Как кабатчику удалось скрыть презрительную гримасу, узнав, что я собираюсь упиться коньяком… непонятно. Я бы не смог!

* * *

Пиджак был точно с покойника — купца первой гильдии, как его… Сам купец или это не купец, это приказчик из лавки, где свитерами торгуют, обмахивал мои плечи и рукава большой волосяной щеткой. Это такие, что ли, платяными зовутся? А вот и Виталя. Ни фига себе костюмчик! На моем приятеле был странный чешуйчатый костюм из рыжей кожи, по бокам смешно свисали маленькие ложно-лапки, набитые то ли поролоном, то ли ватой. В руках, как рыцарь свой шлем, Стрекалов держал верхнюю часть маскарадного костюма, представляющую собой страшненькую голову ящера. Дышать он будет, скорее всего, через широко раскрытую пасть чудища с мягкими резиновыми зубами.

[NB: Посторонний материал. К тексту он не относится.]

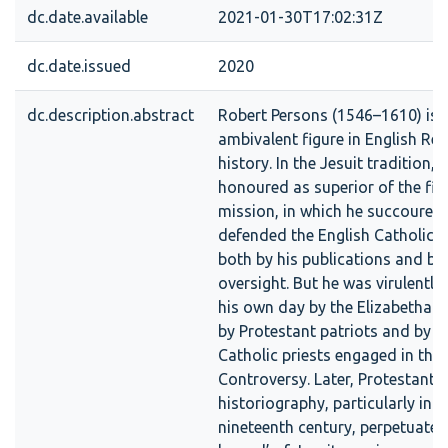
dc.date.available
2021-01-30T17:02:31Z
dc.date.issued
2020
dc.description.abstract
Robert Persons (1546–1610) is a
ambivalent figure in English Re
history. In the Jesuit tradition, h
honoured as superior of the firs
mission, in which he succoured
defended the English Catholic
both by his publications and by 
oversight. But he was virulently
his own day by the Elizabethan 
by Protestant patriots and by s
Catholic priests engaged in the
Controversy. Later, Protestant
historiography, particularly in t
nineteenth century, perpetuated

— Корнеев, а ты чего в обычном? Бал-маскарад же!

— Новый год, что ли? Белены объелись? Весна в полном разгаре, лето скоро!

Виталя обиделся. Всегда был обидчивым, не мог себя контролировать. Покраснев от гнева, он нахлобучил на голову «шапку» от своего костюма. Что за дела?! Движения Стрекалова приобрели грацию хищного зверя, лица его под маской совсем не было видно, а вот зубки изменились — ого-го! Глаза чудища, еще секунду назад казавшиеся просто стеклянными пуговицами, налились кровью, обрели глубину и выражение. Крайне неприятное для меня выражение. Не раздумывая ни секунды, я рванул «чекан» из кобуры, выстрелил навскидку… Ах ты ж, зараза! Я же все патроны вынул! Ящер, в которого превратился Стрекалов, подскочил поближе, и тут мой револьвер выстрелил сам по себе. Пуля, оставляя после себя странный серебристый след, медленно-медленно понеслась в сторону оборотня и воткнулась ему в грудь. Виталя остановился. Из дыры в его костюме не хлестала кровь, но мой противник сорвал с себя «башку» ящера и заголосил — огорчился, видимо, сильно:

— Ты чего делаешь, Корнеев? Костюм же напрокат взят! Задорого! А теперь там дыра! Видишь?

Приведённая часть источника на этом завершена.